◆ **Data for review**:
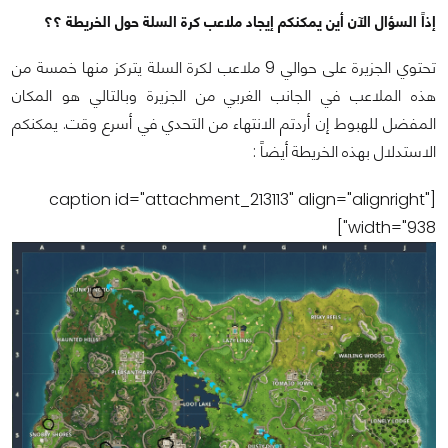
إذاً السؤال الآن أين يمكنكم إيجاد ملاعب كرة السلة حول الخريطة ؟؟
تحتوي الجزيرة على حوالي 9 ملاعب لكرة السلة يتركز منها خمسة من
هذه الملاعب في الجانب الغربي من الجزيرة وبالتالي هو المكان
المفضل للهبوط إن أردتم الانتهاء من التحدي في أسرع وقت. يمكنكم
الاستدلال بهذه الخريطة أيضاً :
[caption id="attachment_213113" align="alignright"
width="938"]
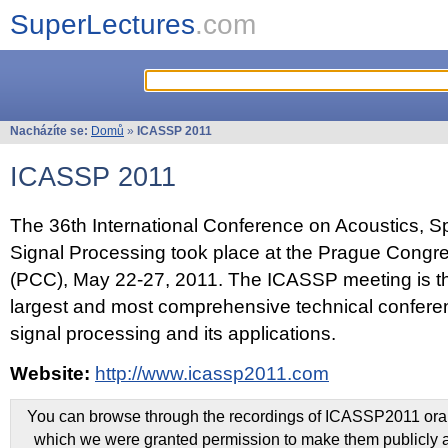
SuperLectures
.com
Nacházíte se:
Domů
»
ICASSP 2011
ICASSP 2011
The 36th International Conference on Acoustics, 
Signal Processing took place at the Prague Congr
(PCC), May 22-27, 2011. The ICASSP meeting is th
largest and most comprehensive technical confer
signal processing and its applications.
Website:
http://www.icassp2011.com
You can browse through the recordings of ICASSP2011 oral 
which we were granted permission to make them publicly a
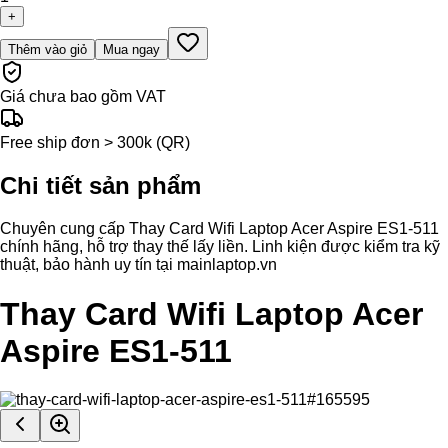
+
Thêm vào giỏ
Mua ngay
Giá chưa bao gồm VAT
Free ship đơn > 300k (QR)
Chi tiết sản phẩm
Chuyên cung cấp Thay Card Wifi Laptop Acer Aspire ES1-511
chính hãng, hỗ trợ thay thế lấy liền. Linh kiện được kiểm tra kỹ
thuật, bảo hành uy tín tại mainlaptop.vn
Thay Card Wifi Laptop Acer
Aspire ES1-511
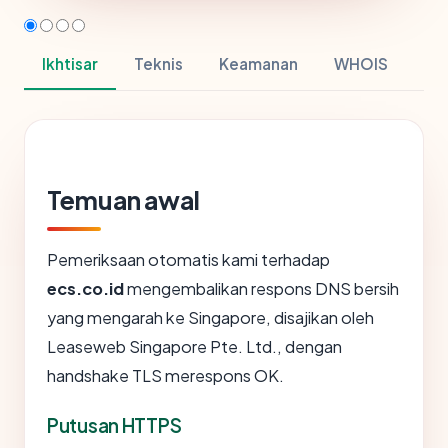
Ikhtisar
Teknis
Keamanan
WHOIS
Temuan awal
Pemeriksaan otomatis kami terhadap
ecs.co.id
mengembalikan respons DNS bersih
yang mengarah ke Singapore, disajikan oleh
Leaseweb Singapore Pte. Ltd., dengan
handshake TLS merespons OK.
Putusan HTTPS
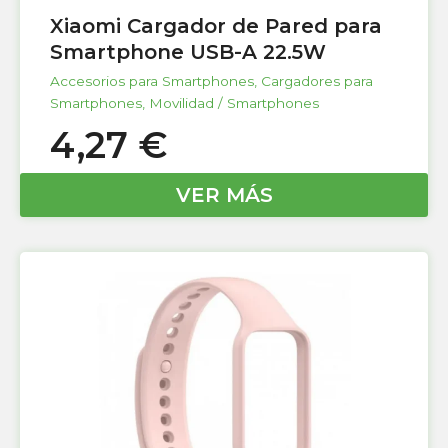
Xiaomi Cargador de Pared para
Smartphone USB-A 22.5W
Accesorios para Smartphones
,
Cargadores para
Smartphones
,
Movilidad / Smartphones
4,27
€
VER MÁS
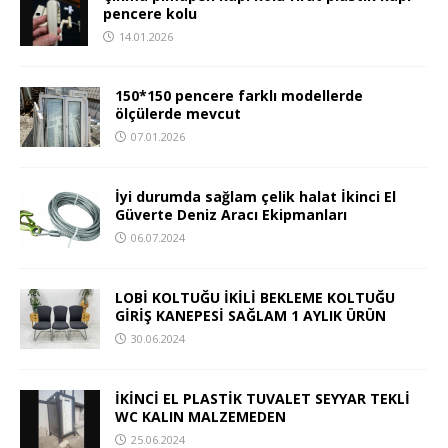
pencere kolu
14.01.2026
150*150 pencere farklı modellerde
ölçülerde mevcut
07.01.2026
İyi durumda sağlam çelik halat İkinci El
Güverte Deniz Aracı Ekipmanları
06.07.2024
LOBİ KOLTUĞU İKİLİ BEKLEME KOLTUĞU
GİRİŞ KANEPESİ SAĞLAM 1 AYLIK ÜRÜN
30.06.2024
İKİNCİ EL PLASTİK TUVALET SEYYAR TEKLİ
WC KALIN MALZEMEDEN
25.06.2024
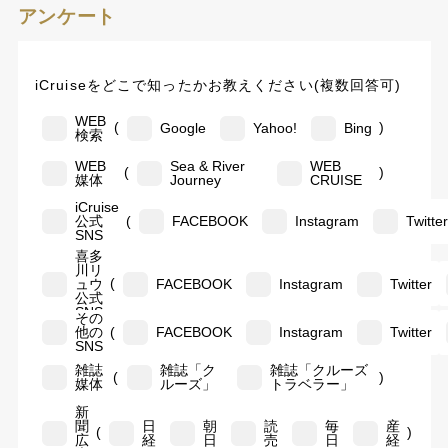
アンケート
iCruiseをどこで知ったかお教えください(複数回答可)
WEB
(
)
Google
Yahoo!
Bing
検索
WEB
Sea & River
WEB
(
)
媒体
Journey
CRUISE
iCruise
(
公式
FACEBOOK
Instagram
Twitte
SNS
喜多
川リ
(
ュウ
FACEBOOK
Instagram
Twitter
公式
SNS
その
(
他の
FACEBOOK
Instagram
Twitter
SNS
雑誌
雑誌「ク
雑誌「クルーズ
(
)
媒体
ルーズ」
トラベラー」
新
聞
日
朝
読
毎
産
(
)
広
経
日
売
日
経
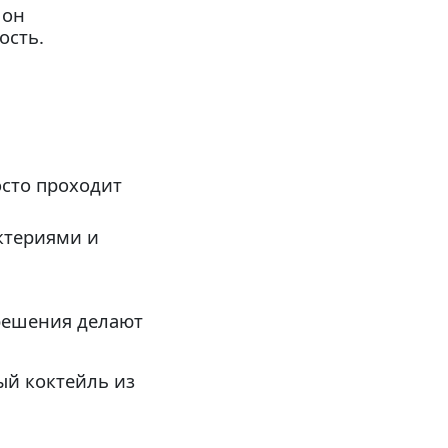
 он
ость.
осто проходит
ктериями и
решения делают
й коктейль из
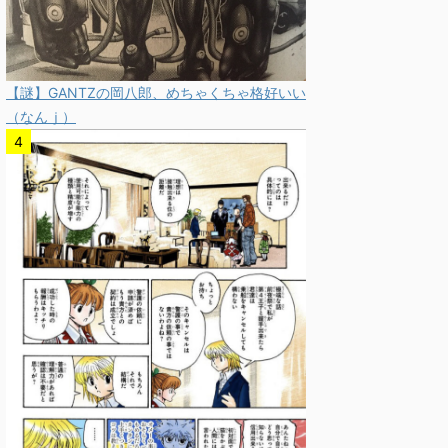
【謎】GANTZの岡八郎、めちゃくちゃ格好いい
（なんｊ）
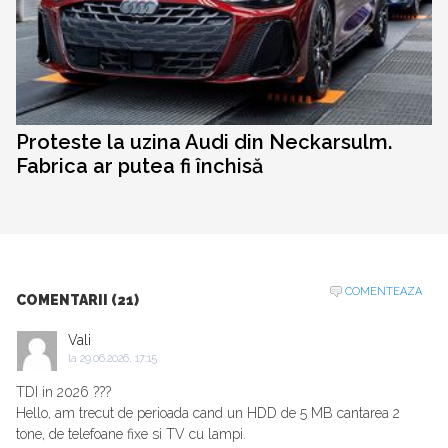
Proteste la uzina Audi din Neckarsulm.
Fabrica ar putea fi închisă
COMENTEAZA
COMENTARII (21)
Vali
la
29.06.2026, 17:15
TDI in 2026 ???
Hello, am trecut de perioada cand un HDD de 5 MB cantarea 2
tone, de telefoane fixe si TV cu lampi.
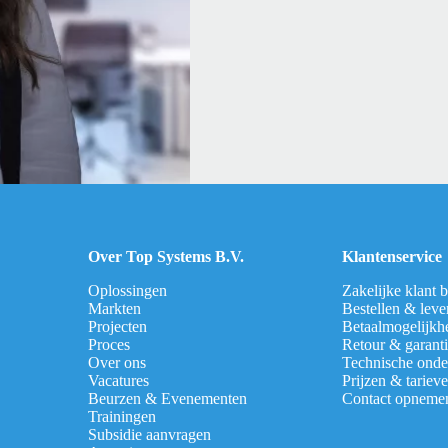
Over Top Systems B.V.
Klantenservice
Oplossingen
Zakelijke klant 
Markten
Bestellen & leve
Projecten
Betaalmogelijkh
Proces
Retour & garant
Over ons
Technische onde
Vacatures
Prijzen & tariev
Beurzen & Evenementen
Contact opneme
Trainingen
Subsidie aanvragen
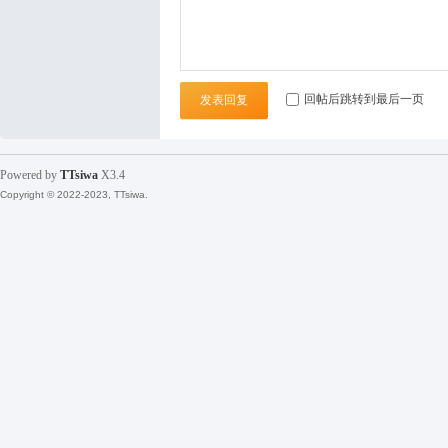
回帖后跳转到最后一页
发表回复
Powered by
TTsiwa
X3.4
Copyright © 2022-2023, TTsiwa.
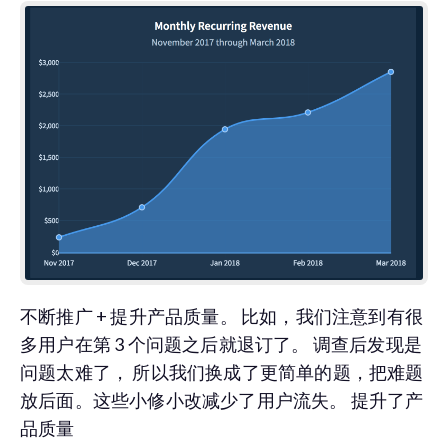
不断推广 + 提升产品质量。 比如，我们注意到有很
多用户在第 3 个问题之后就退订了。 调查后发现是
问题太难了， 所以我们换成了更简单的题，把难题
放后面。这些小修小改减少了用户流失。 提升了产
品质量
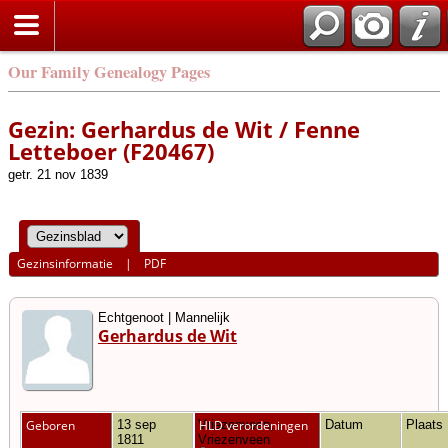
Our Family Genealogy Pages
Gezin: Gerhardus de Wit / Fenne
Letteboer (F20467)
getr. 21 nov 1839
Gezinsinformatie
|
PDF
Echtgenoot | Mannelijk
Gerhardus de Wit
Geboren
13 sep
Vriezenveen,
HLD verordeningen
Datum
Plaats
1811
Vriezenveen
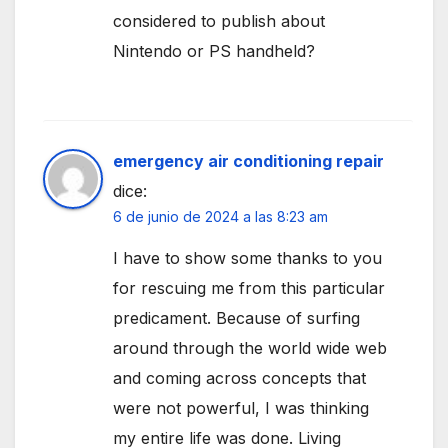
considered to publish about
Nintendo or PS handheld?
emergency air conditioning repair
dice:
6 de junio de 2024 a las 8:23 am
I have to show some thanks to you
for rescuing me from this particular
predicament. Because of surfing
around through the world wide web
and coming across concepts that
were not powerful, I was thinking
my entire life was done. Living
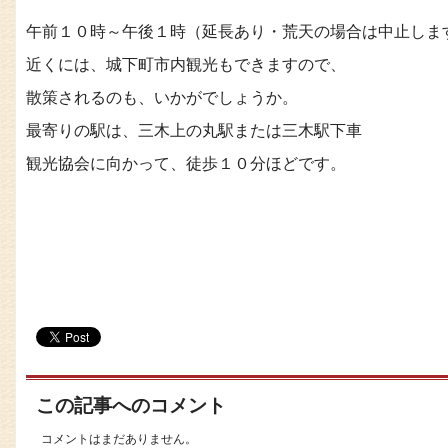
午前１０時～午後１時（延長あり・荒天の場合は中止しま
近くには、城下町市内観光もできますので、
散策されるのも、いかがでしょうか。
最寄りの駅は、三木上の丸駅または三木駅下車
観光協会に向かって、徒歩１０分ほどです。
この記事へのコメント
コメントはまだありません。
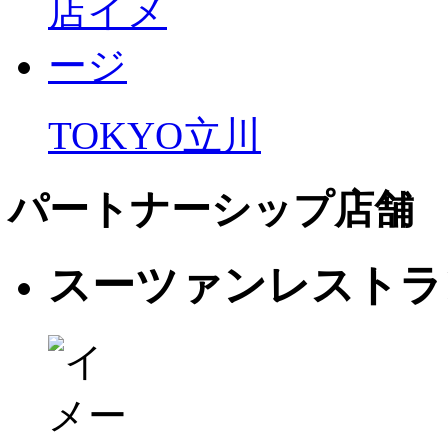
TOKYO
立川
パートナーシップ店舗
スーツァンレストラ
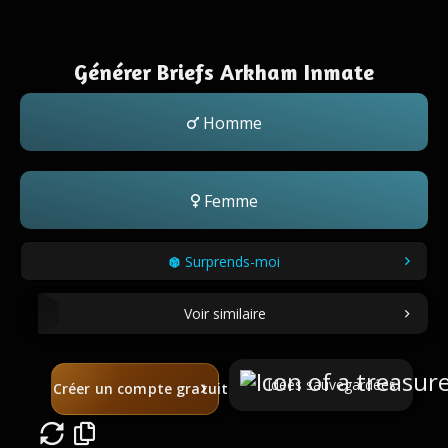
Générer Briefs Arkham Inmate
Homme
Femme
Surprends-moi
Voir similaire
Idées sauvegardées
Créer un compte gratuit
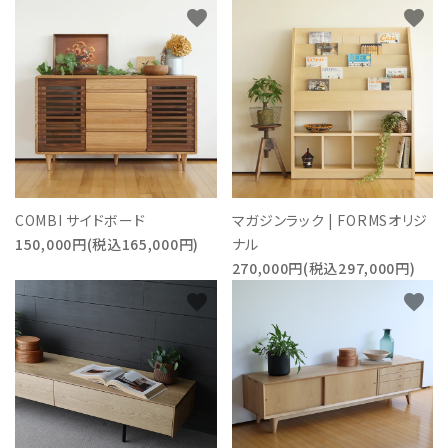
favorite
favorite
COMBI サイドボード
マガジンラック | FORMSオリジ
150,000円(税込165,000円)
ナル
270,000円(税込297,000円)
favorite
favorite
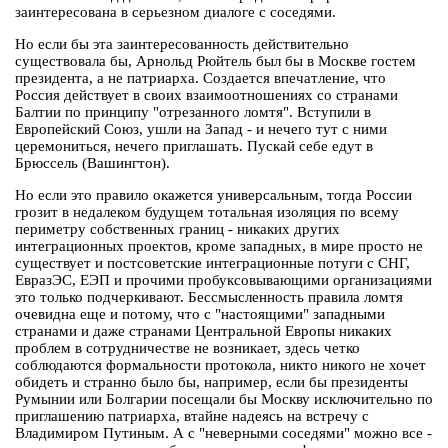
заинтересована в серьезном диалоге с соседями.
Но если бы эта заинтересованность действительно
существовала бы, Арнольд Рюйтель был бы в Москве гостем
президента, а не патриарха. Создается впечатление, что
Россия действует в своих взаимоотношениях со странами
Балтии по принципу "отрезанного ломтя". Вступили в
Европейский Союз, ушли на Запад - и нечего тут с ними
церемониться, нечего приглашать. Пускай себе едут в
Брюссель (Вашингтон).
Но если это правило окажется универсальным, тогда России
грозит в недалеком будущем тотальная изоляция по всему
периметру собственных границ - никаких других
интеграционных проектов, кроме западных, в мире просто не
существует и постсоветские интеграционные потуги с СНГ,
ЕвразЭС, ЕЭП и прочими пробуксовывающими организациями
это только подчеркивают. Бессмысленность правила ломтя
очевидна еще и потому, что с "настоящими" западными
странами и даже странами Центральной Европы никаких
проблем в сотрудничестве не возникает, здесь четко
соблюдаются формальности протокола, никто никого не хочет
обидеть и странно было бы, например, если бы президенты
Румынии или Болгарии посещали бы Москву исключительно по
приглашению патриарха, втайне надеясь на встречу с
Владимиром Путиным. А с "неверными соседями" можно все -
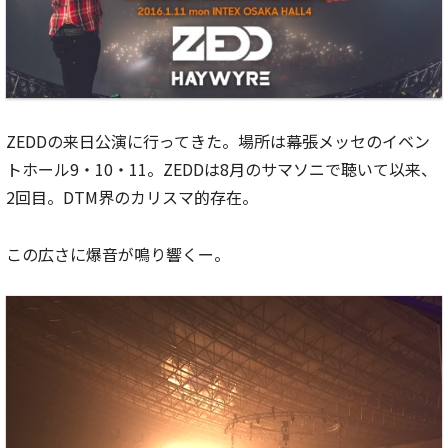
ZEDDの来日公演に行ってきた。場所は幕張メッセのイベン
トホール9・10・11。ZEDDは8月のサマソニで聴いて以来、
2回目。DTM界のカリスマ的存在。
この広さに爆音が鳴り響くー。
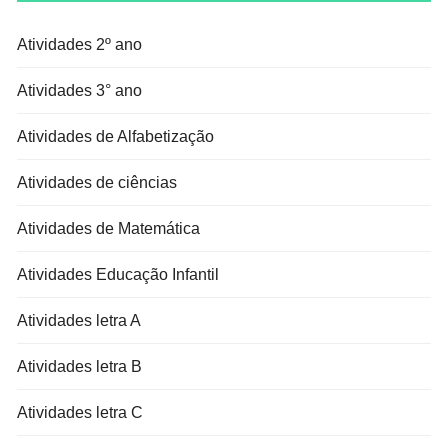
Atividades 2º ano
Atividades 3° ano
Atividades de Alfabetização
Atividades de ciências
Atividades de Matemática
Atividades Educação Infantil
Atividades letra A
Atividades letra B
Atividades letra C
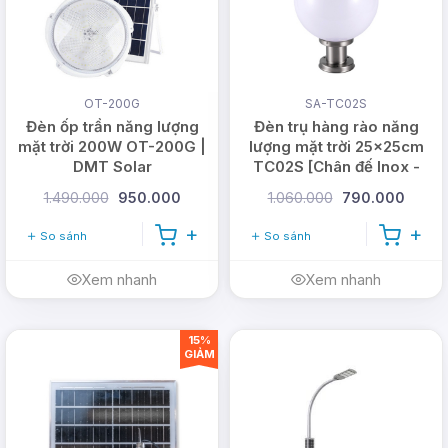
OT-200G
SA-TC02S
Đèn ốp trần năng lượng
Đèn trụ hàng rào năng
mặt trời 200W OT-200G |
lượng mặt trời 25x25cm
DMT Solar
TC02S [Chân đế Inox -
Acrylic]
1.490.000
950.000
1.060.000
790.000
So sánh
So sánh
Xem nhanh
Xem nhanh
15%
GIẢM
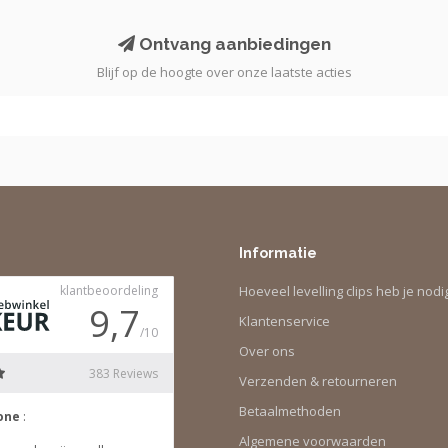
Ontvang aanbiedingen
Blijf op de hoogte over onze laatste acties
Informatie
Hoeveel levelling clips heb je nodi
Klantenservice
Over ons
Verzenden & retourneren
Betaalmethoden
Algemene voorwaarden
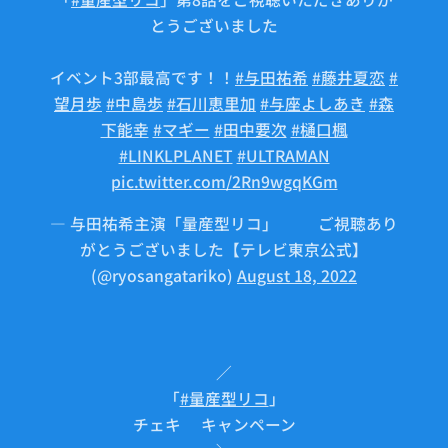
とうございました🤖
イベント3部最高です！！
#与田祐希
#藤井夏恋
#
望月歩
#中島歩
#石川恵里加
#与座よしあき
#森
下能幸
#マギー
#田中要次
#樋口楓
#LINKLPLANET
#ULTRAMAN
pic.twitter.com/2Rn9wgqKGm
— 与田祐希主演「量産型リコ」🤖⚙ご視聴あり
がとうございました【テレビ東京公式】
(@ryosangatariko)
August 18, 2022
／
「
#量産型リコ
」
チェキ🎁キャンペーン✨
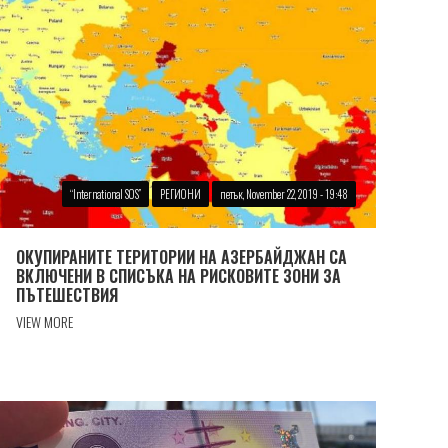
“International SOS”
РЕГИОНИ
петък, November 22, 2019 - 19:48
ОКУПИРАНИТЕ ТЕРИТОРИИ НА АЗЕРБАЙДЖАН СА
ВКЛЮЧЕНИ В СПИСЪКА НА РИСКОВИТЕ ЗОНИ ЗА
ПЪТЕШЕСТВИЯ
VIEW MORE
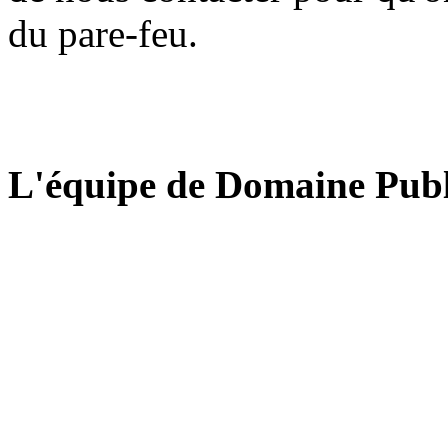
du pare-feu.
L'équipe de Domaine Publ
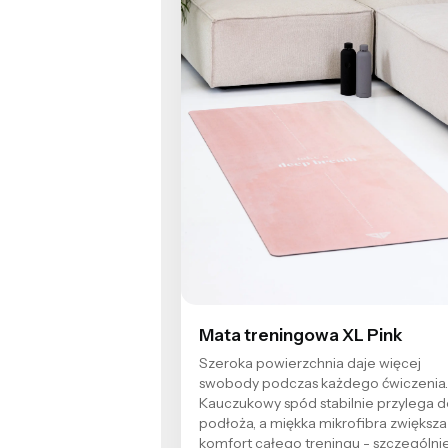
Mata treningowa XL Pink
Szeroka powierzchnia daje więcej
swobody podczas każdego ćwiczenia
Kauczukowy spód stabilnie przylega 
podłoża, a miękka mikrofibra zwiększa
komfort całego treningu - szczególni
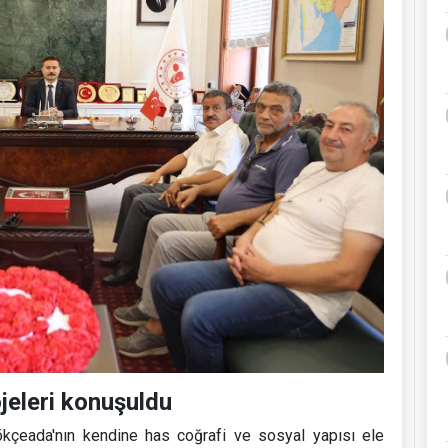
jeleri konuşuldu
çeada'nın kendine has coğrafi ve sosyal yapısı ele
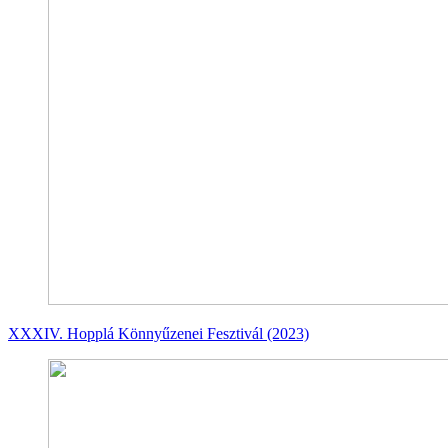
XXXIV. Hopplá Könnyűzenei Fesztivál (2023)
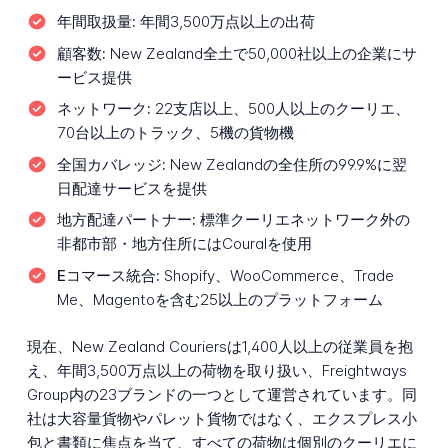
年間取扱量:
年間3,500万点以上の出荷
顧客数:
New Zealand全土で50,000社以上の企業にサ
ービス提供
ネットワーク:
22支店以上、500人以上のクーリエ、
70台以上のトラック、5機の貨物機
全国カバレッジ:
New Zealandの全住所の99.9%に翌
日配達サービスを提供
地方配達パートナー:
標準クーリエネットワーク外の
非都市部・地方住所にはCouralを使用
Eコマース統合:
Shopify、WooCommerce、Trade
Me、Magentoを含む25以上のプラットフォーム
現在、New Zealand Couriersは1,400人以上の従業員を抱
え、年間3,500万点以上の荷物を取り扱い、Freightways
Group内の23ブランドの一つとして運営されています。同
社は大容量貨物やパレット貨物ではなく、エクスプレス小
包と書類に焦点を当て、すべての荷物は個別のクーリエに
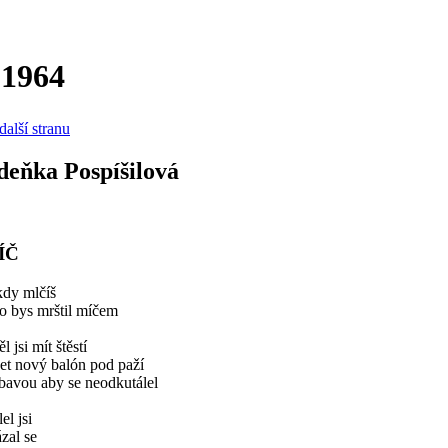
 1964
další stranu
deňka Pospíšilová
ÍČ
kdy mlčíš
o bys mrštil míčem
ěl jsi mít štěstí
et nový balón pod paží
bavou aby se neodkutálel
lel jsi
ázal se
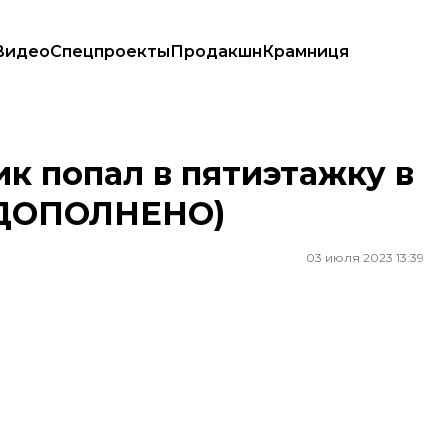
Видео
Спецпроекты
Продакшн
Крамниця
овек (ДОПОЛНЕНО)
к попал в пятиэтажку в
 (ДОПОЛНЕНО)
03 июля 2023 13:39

◆ **What you should do**: Every line from the top of the entries through the line that holds "SuperLectures" is to be quoted exactly, please, and nothing else; omit the pictures.

◆ **Result of the task**:
إذاً السؤال الآن أين يمكنكم إيجاد ملاعب كرة السلة حول الخريطة ؟؟
تحتوي الجزيرة على حوالي 9 ملاعب لكرة السلة يتركز منها خمسة من
هذه الملاعب في الجانب الغربي من الجزيرة وبالتالي هو المكان
المفضل للهبوط إن أردتم الانتهاء من التحدي في أسرع وقت. يمكنكم
الاستدلال بهذه الخريطة أيضاً :
[caption id="attachment_213113" align="alignright"
width="938"]
SuperLectures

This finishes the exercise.